Five years ago, I fell while taking the garbage out. I landed right on my left side and separated my shoulder. I opted for conservative care and turned down the surgery. The surgeon said it was a mild-to-moderate shoulder separation so avoiding surgery was an okay option. Well, after all this time, I still have daily pain and clicking in that shoulder. Did I make a mistake by not having the surgery?

Answer:

The AC joint is part of the shoulder complex. The shoulder is made up of three bones: the scapula (shoulder blade), the humerus (upper arm bone), and the clavicle (collarbone). The connection between the scapula and the clavicle is the AC joint. To be a little more specific, the part of the scapula that makes up the top of the shoulder is called the acromion. The AC joint is where the acromion and the clavicle meet. Ligaments hold these two bones together. AC joint separations are graded from mild to severe, depending on which ligaments are sprained or torn. The mildest type of injury is a simple sprain of the AC ligaments. Doctors call this a grade I injury. A grade II AC separation involves a tear of the AC ligaments and a sprain of the coracoclavicular ligaments. A complete tear of the AC ligaments and the coracoclavicular ligaments is a grade III AC separation. This injury results in the obvious bump on the shoulder. Conservative care usually includes resting the arm in a sling, using ice, taking oral antiinflammatory drugs, and exercising. A specific rehab program under the direction of a physical therapist is often prescribed. A recently published study looked at the long-term (10 year) results of conservative care for Type I and II AC joint separations. The authors report that what seem like minor shoulder injuries may not be as innocent as they first appear. The incidence of residual symptoms is fairly high.

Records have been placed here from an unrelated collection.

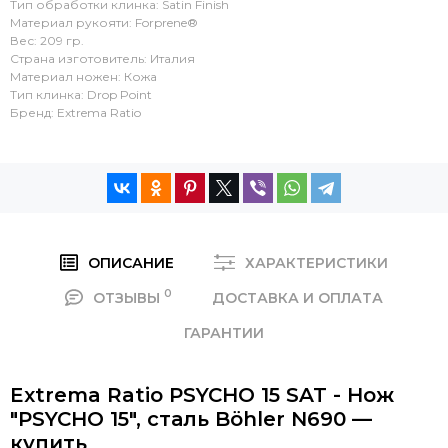
Тип обработки клинка: Satin Finish
Материал рукояти: Forprene®
Вес: 209 гр.
Страна изготовитель: Италия
Материал ножен: Кожа
Тип клинка: Drop Point
Бренд: Extrema Ratio
ОПИСАНИЕ
ХАРАКТЕРИСТИКИ
0
ОТЗЫВЫ
ДОСТАВКА И ОПЛАТА
ГАРАНТИИ
Extrema Ratio PSYCHO 15 SAT - Нож
"PSYCHO 15", сталь Böhler N690 —
купить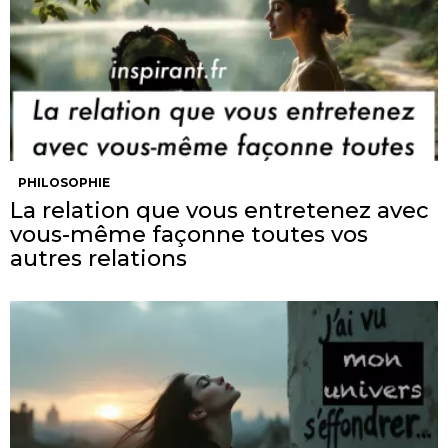
PHILOSOPHIE
La relation que vous entretenez avec
vous-même façonne toutes vos
autres relations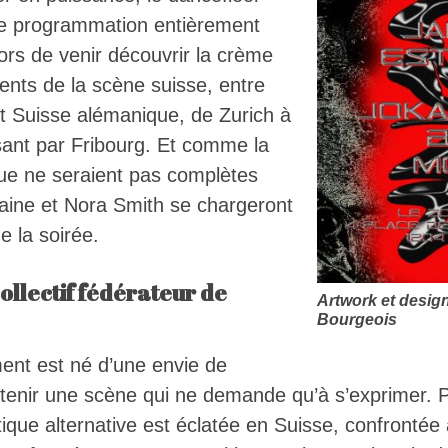
ne programmation entièrement
alors de venir découvrir la crème
ents de la scène suisse, entre
 Suisse alémanique, de Zurich à
ant par Fribourg. Et comme la
ue ne seraient pas complètes
baine et Nora Smith se chargeront
de la soirée.
ollectif fédérateur de
Artwork et design
Bourgeois
ment est né d’une envie de
tenir une scène qui ne demande qu’à s’exprimer. P
tique alternative est éclatée en Suisse, confrontée 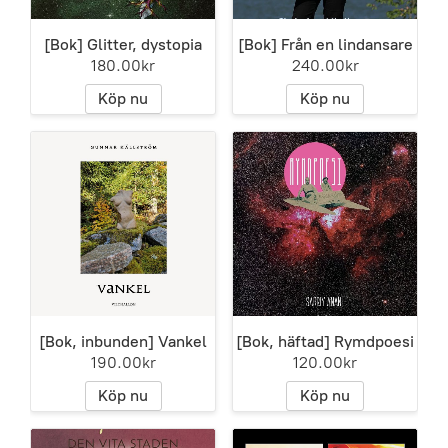
[Bok] Glitter, dystopia
[Bok] Från en lindansare
180.00kr
240.00kr
Köp nu
Köp nu
[Bok, inbunden] Vankel
[Bok, häftad] Rymdpoesi
190.00kr
120.00kr
Köp nu
Köp nu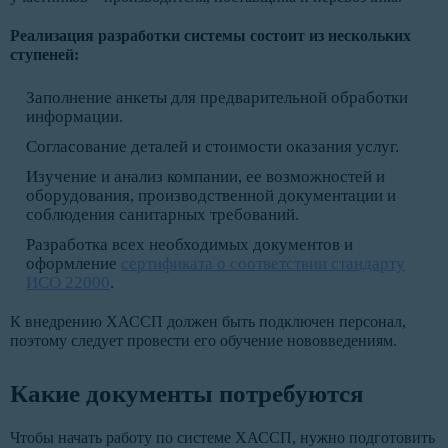
Реализация разработки системы состоит из нескольких
ступеней:
Заполнение анкеты для предварительной обработки
информации.
Согласование деталей и стоимости оказания услуг.
Изучение и анализ компании, ее возможностей и
оборудования, производственной документации и
соблюдения санитарных требований.
Разработка всех необходимых документов и
оформление
сертификата о соответствии стандарту
ИСО 22000
.
К внедрению ХАССП должен быть подключен персонал,
поэтому следует провести его обучение нововведениям.
Какие документы потребуются
Чтобы начать работу по системе ХАССП, нужно подготовить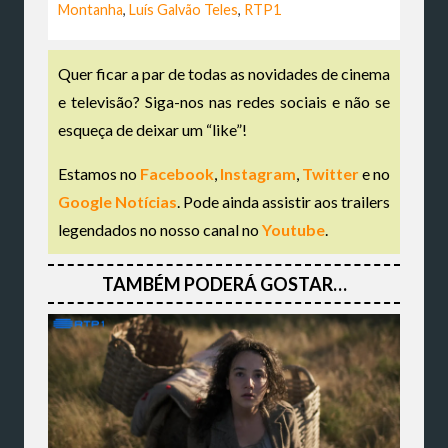
Montanha
,
Luís Galvão Teles
,
RTP1
Quer ficar a par de todas as novidades de cinema
e televisão? Siga-nos nas redes sociais e não se
esqueça de deixar um “like”!
Estamos no
Facebook
,
Instagram
,
Twitter
e no
Google Notícias
. Pode ainda assistir aos trailers
legendados no nosso canal no
Youtube
.
TAMBÉM PODERÁ GOSTAR…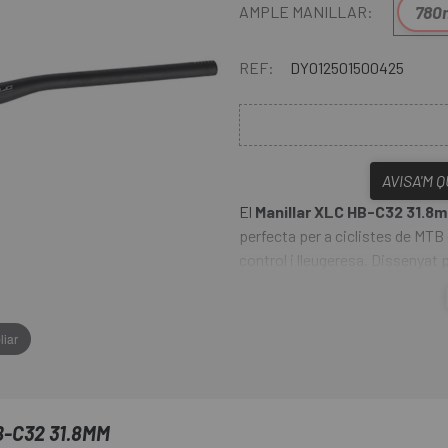
780
AMPLE MANILLAR:
REF:
DY012501500425
AVISA'M 
El
Manillar XLC HB-C32 31.8
perfecta per a ciclistes de MTB 
control i lleugeresa. Dissenyat p
ofereix una conducció precisa i 
alumini d'alta qualitat, proporc
d'impactes, mantenint un pes co
liar
pujada i descens.
-C32 31.8MM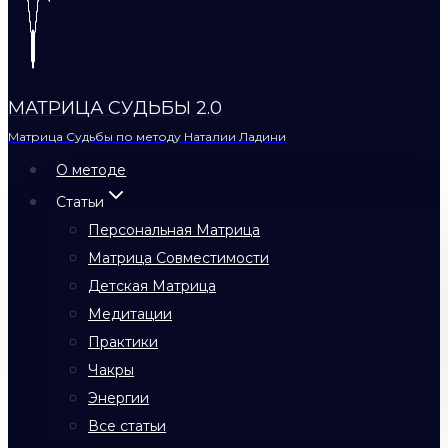
МАТРИЦА СУДЬБЫ 2.0
Матрица Судьбы по методу Наталии Ладини
О методе
Статьи
Персональная Матрица
Матрица Совместимости
Детская Матрица
Медитации
Практики
Чакры
Энергии
Все статьи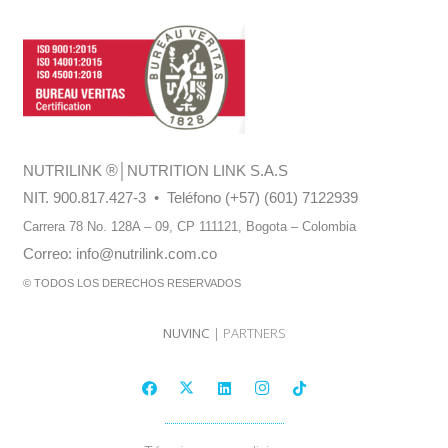
NUTRILINK
®
│NUTRITION LINK S.A.S
NIT. 900.817.427-3 • Teléfono (+57) (601) 7122939
Carrera 78 No. 128A – 09, CP 111121,
Bogota – Colombia
Correo:
info@nutrilink.com.co
© TODOS LOS DERECHOS RESERVADOS
NUVINC
| PARTNERS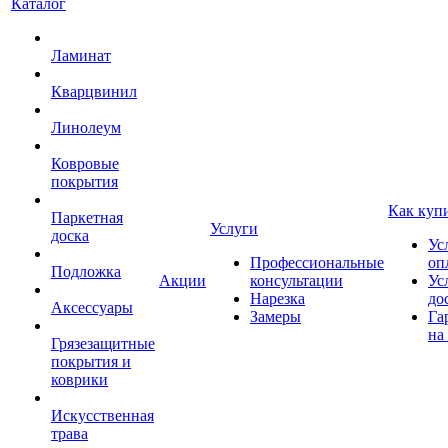
Каталог
Ламинат
Кварцвинил
Линолеум
Ковровые
покрытия
Как куп
Паркетная
Услуги
доска
Ус
Профессиональные
оп
Подложка
Акции
консультации
Ус
Нарезка
до
Аксессуары
Замеры
Га
на
Грязезащитные
покрытия и
коврики
Искусственная
трава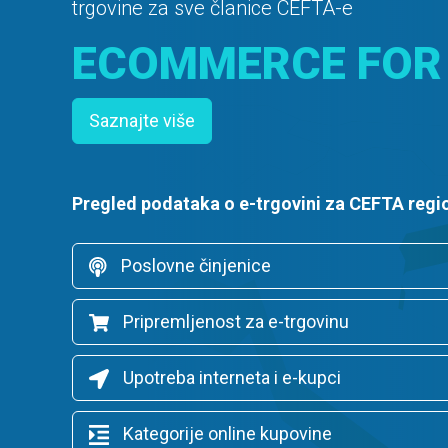
trgovine za sve članice CEFTA-e
ECOMMERCE FOR
Saznajte više
Pregled podataka o e-trgovini za CEFTA regi
Poslovne činjenice
Pripremljenost za e-trgovinu
Upotreba interneta i e-kupci
Kategorije online kupovine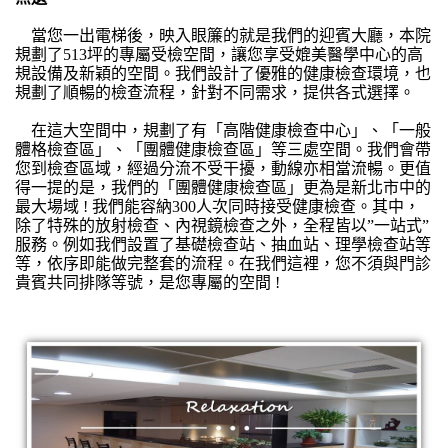
當您一出電梯後，映入眼簾的就是我們的迎賓大廳，本院
規劃了513坪的專屬受檢空間，讓您享受媲美醫學中心的高
規設備及新穎的空間。我們設計了優雅的健康檢查環境，也
規劃了順暢的檢查流程，針對不同需求，提供各式選擇。
在這大空間中，規劃了有「高階健康檢查中心」、「一般
體格檢查區」、「團體健康檢查區」等三處空間。我們會帶
您到檢查區域，經過分流不受干擾，動線亦相當流暢。更值
得一提的是，我們的「團體健康檢查區」更為是新北市中的
最大場域 ! 我們能容納300人次同時接受健康檢查。其中，
除了特殊的放射檢查、內視鏡檢查之外，全程皆以”一站式”
服務。例如我們設置了基礎檢查站、抽血站、理學檢查站等
等，依序即能做完整套的流程。在我們這裡，您不須與門診
貴賓共同排隊等號，是您專屬的空間 !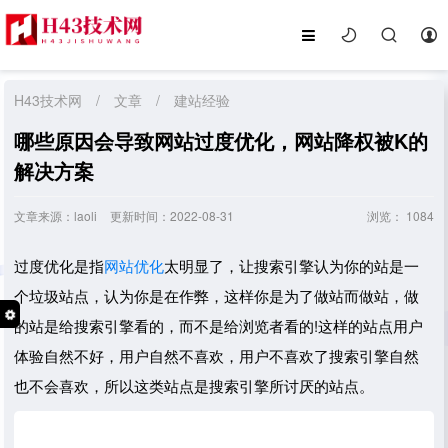
H43技术网
/
文章
/
建站经验
哪些原因会导致网站过度优化，网站降权被K的
解决方案
文章来源：laoli
更新时间：2022-08-31
浏览：
1084
过度优化是指
网站优化
太明显了，让搜索引擎认为你的站是一
个垃圾站点，认为你是在作弊，这样你是为了做站而做站，做
的站是给搜索引擎看的，而不是给浏览者看的!这样的站点用户
体验自然不好，用户自然不喜欢，用户不喜欢了搜索引擎自然
也不会喜欢，所以这类站点是搜索引擎所讨厌的站点。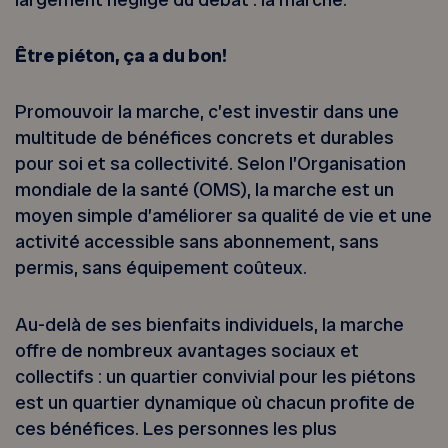
Être piéton, ça a du bon!
Promouvoir la marche, c’est investir dans une
multitude de bénéfices concrets et durables
pour soi et sa collectivité. Selon l’Organisation
mondiale de la santé (OMS), la marche est un
moyen simple d’améliorer sa qualité de vie et une
activité accessible sans abonnement, sans
permis, sans équipement coûteux.
Au-delà de ses bienfaits individuels, la marche
offre de nombreux avantages sociaux et
collectifs : un quartier convivial pour les piétons
est un quartier dynamique où chacun profite de
ces bénéfices. Les personnes les plus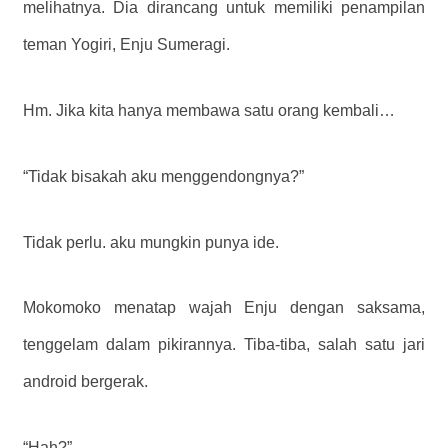
melihatnya. Dia dirancang untuk memiliki penampilan
teman Yogiri, Enju Sumeragi.
Hm. Jika kita hanya membawa satu orang kembali…
“Tidak bisakah aku menggendongnya?”
Tidak perlu. aku mungkin punya ide.
Mokomoko menatap wajah Enju dengan saksama,
tenggelam dalam pikirannya. Tiba-tiba, salah satu jari
android bergerak.
“Hah?”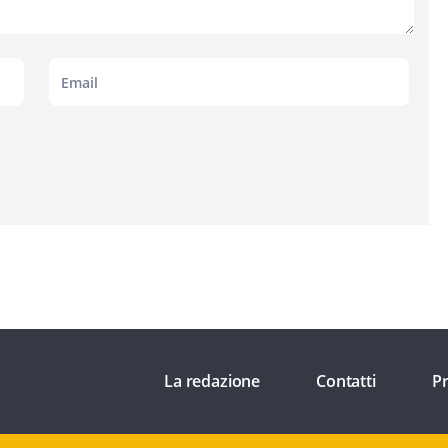
La redazione
Contatti
Pr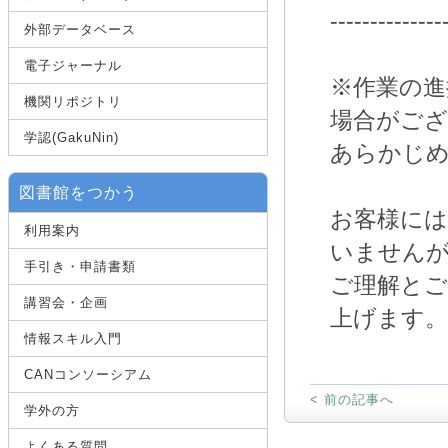
--------------
外部データベース
電子ジャーナル
※作業の進
機関リポジトリ
場合がご
学認(GakuNin)
あらかじ
図書館をつかう
お客様には
利用案内
いません
手引き・申請書類
ご理解と
講習会・企画
上げます。
情報スキル入門
CANコンソーシアム
< 前の記事へ
学外の方
よくある質問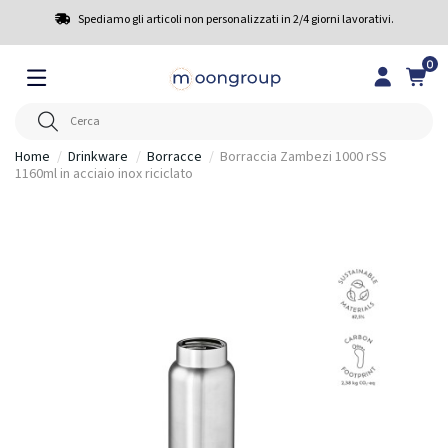
Spediamo gli articoli non personalizzati in 2/4 giorni lavorativi.
0
Home
Drinkware
Borracce
Borraccia Zambezi 1000 rSS
1160ml in acciaio inox riciclato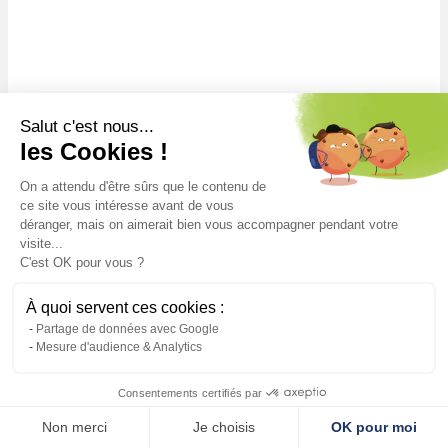
Salut c'est nous...
les Cookies !
On a attendu d'être sûrs que le contenu de
ce site vous intéresse avant de vous
déranger, mais on aimerait bien vous accompagner pendant votre
visite...
C'est OK pour vous ?
À quoi servent ces cookies :
Partage de données avec Google
Mesure d'audience & Analytics
Consentements certifiés par
Non merci
Je choisis
OK pour moi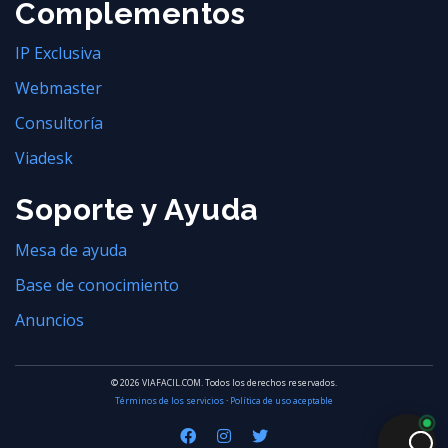
Complementos
IP Exclusiva
Webmaster
Consultoría
Viadesk
Soporte y Ayuda
Mesa de ayuda
Base de conocimiento
Anuncios
© 2026 VIAFACIL.COM. Todos los derechos reservados.
Términos de los servicios
·
Política de uso aceptable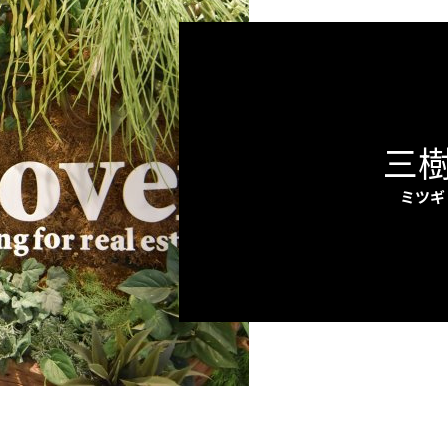
三樹
ミツギ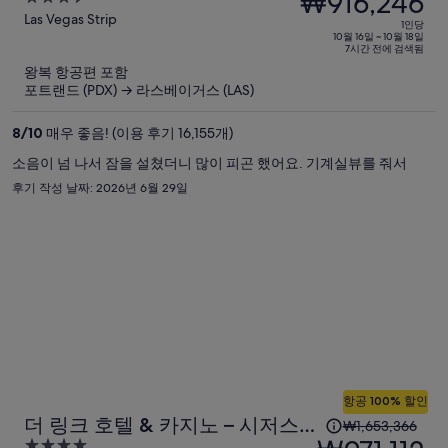
₩916,246
리워즈 데스티네이션
당
out
Las Vegas Strip
1인당
이
of
10월 16일 ~ 10월 18일
7시간 전에 검색됨
5
전
왕복 항공편 포함
요
포트랜드 (PDX) → 라스베이거스 (LAS)
금
은
8
/
10
매우 좋음! (이용 후기 16,155개)
₩1,560,612,
소음이 넘 나서 잠을 설쳤더니 많이 피곤 했어요. 기계실뷰를 줘서
현
후기 작성 날짜: 2026년 6월 29일
재
요
금
은
₩916,246
입
니
다.
항공 100% 할인
1
더 링크 호텔 & 카지노 – 시저스
₩1,653,366
인
4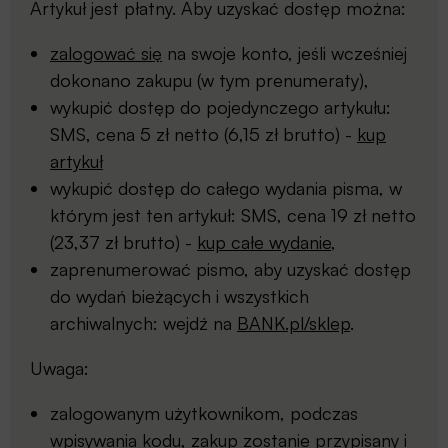
Artykuł jest płatny. Aby uzyskać dostęp można:
zalogować się
na swoje konto, jeśli wcześniej
dokonano zakupu (w tym prenumeraty),
wykupić dostęp do pojedynczego artykułu:
SMS, cena 5 zł netto (6,15 zł brutto) -
kup
artykuł
wykupić dostęp do całego wydania pisma, w
którym jest ten artykuł: SMS, cena 19 zł netto
(23,37 zł brutto) -
kup całe wydanie
,
zaprenumerować pismo, aby uzyskać dostęp
do wydań bieżących i wszystkich
archiwalnych: wejdź na
BANK.pl/sklep
.
Uwaga:
zalogowanym użytkownikom, podczas
wpisywania kodu, zakup zostanie przypisany i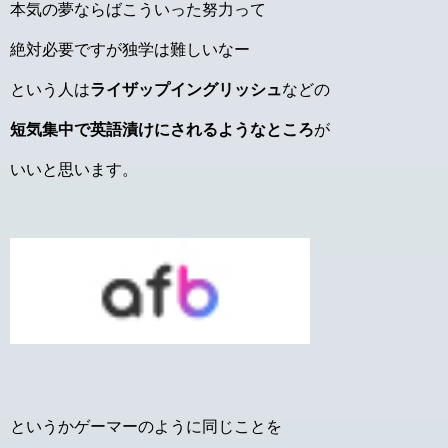
本気の夢ならばこういった努力って
絶対必要ですが独学は難しいなー
という人は
ライザップイングリッシュ
などの
短気集中で英語漬けにされるようなところ
が
いいと思います。
というかゲーマーのように同じことを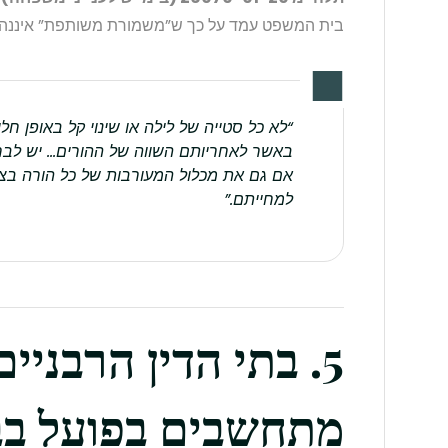
בית המשפט עמד על כך ש”משמורת משותפת” איננה ר
“לא כל סטייה של לילה או שינוי קל באופן 
באשר לאחריותם השווה של ההורים… יש לבחו
אם גם את מכלול המעורבות של כל הורה בצרכ
למחייתם.”
5. בתי הדין הרבניי
מתחשבים בפועל בבע”מ 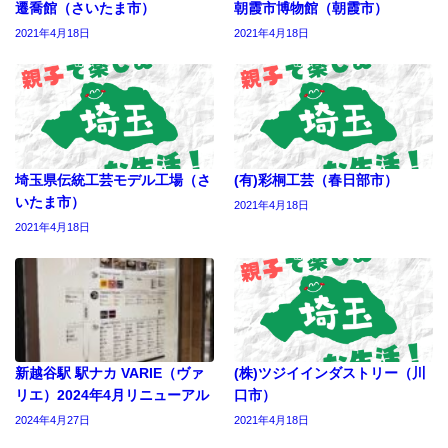
遷喬館（さいたま市）
朝霞市博物館（朝霞市）
2021年4月18日
2021年4月18日
埼玉県伝統工芸モデル工場（さ
(有)彩桐工芸（春日部市）
いたま市）
2021年4月18日
2021年4月18日
新越谷駅 駅ナカ VARIE（ヴァ
(株)ツジイインダストリー（川
リエ）2024年4月リニューアル
口市）
2024年4月27日
2021年4月18日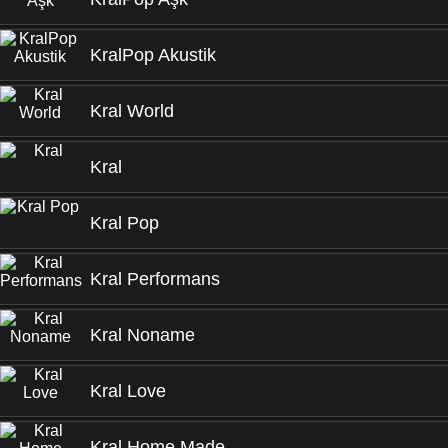
KralPop Akustik
Kral World
Kral
Kral Pop
Kral Performans
Kral Noname
Kral Love
Kral Home Made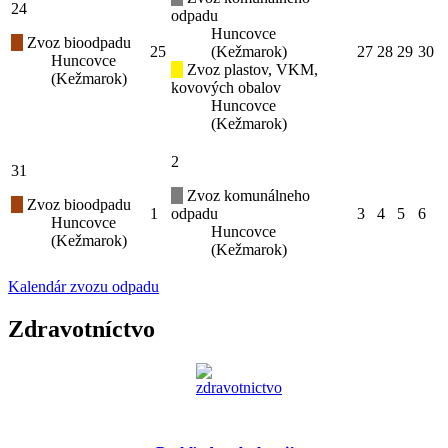
24
odpadu
Huncovce
Zvoz bioodpadu
25
(Kežmarok)
27
28
29
30
Huncovce
Zvoz plastov, VKM,
(Kežmarok)
kovových obalov
Huncovce
(Kežmarok)
2
31
Zvoz komunálneho
Zvoz bioodpadu
1
odpadu
3
4
5
6
Huncovce
Huncovce
(Kežmarok)
(Kežmarok)
Kalendár zvozu odpadu
Zdravotníctvo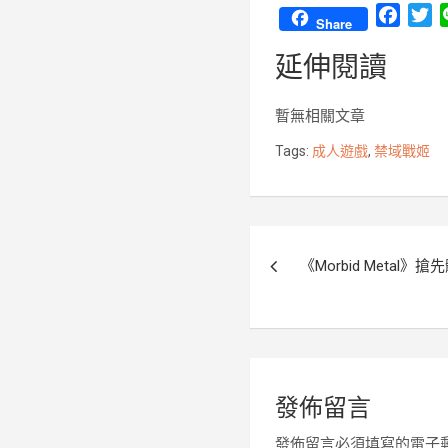
F
T
Share
a
w
延伸閱讀
c
i
e
t
b
t
暫無相關文章
o
e
Tags:
成人遊戲
,
禁域戰姬
o
r
k
文
《Morbid Metal》搶
章
導
覽
發佈留言
發佈留言必須填寫的電子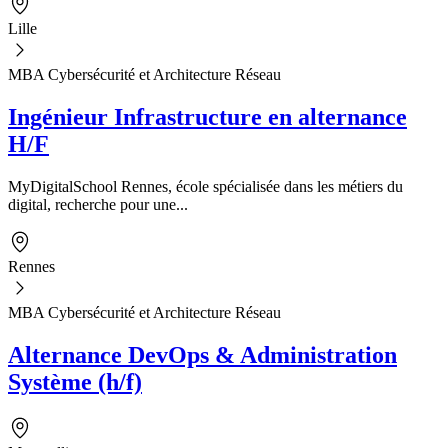
Lille
MBA Cybersécurité et Architecture Réseau
Ingénieur Infrastructure en alternance
H/F
MyDigitalSchool Rennes, école spécialisée dans les métiers du
digital, recherche pour une...
Rennes
MBA Cybersécurité et Architecture Réseau
Alternance DevOps & Administration
Système (h/f)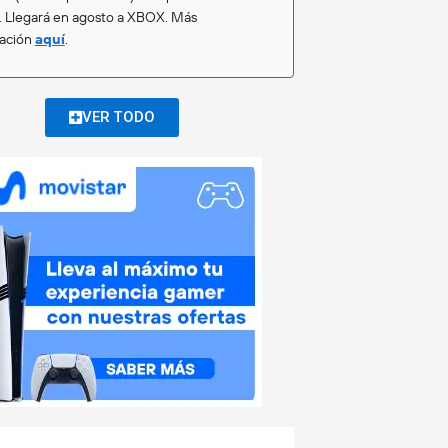
. Llegará en agosto a XBOX. Más
mación
aquí
.
VER TODO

More than one-third of the patients with a Type I injury had ongoing symptoms years later. And patients with type II AC separation were twice as likely to have long-term symptoms as those with type I injuries. Should patients with mild shoulder separations continue to skip the surgery and stick with conservative care? Why do half the patients end up with residual symptoms and the other half don't? Researchers will be able to answer your question and these additional questions in the coming years. It may be possible to find subgroups of patients who respond better than others to conservative care. Likewise, there may be patients with milder types of AC joint separation who would have a better result with surgery than with nonoperative care. Martin Mikek, MD. Long-Term Shoulder Function After Type I and II Acromioclavicular Joint Disruption. In The American Journal of Sports Medicine. November 2008. Vol. 36. No. 11. Pp. 2147-2150.

*Disclaimer:* The information contained herein is compiled from a variety of sources. It may not be complete or timely. It does not cover all diseases, physical conditions, ailments or treatments. The information should NOT be used in place of visit with your healthcare provider, nor should you disregard the advice of your health care provider because of any information you read in this topic.